Last post, we discussed how electronic medical records have become more common, and some of the beneficial effects they can have for patients. Particularly, we addressed how electronic records might be able to reduce the occurrence of treatment and medication errors by doctors.
However, every new system has downsides, and electronic records are no exception. There are some concerns that electronic records could have a negative impact on patients. That is what we will be addressing today.
Electronic records could negatively affect the interaction between doctors and patients. Some argue that having doctors use computers during appointments will cause patients to feel alienated. The patients may feel like the doctor is more focused on the computer than them.
If patients feel alienated, this could affect their ability to communicate with doctors.
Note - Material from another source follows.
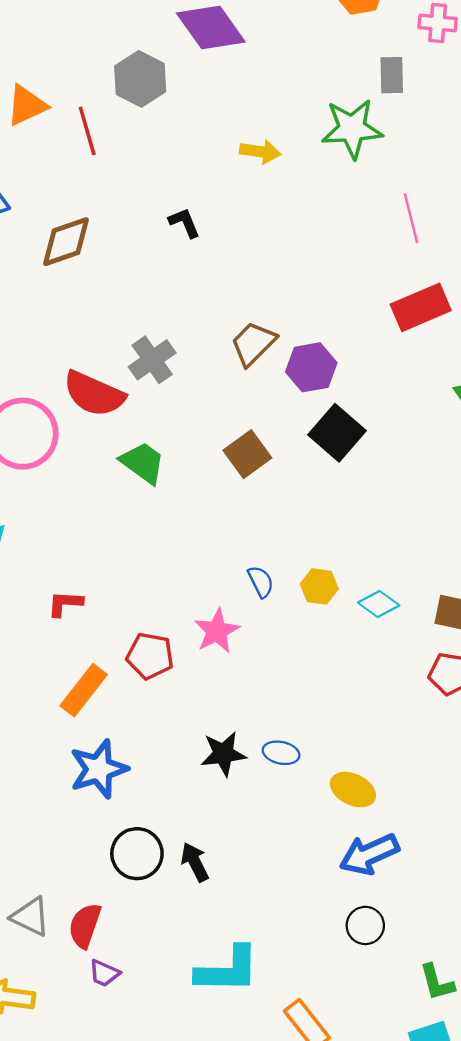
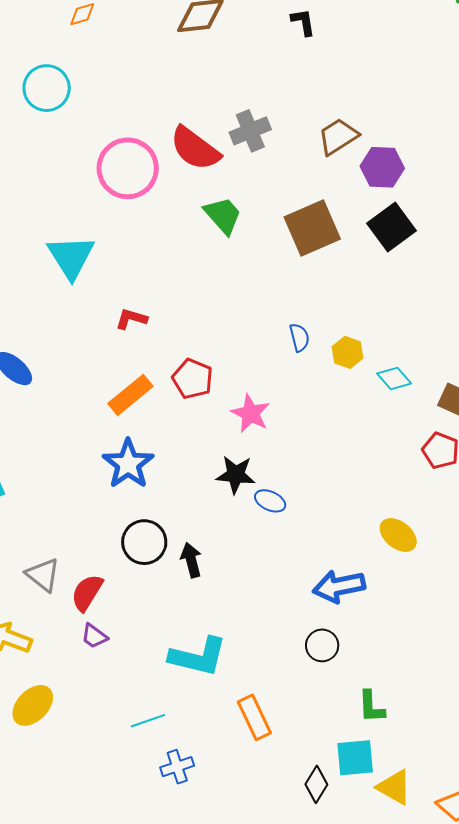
brown square: (247, 454) -> (312, 228), size x1.4
pink star: (217, 631) -> (251, 414), moved, turned -30
blue ellipse: (281, 753) -> (270, 501), moved
blue star: (99, 769) -> (128, 464), turned -30
yellow ellipse: (353, 790) -> (398, 535), moved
And, as we discussed last week, communication between a doctor and a patient can have a great impact on the quality of patient care. Thus, while electronic records can provide past information to doctors quickly, it can impact the quality of new information they receive from patients. This could increase the chances that a doctor will make a mistake.
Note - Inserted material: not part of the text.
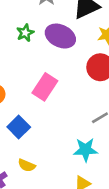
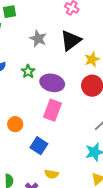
purple ellipse: (60, 36) -> (52, 83), moved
Many argue, however, that the negative impact of computers on patient-doctor communication can be reduced. They claim that patient alienation has far more to do with how doctors act when they are using a computer than with use of a computer in general. Through practice, doctors can learn how to remain engaged with a patient during a conversation, even when they are using a computer to access and add to the patient’s medical records.
Thus, as electronic medical records become more common, healthcare professionals need to be aware of how their use of these records during appointments impacts their interaction with patients. While this tool can be of great use to doctors, it loses its value if it also alienates them from patients. More efforts should be put towards training doctors on how to incorporate this new tool into appointments while maintaining a strong interaction with patients.
If this is done, these records can serve their intended purpose of improving patient care and reducing errors.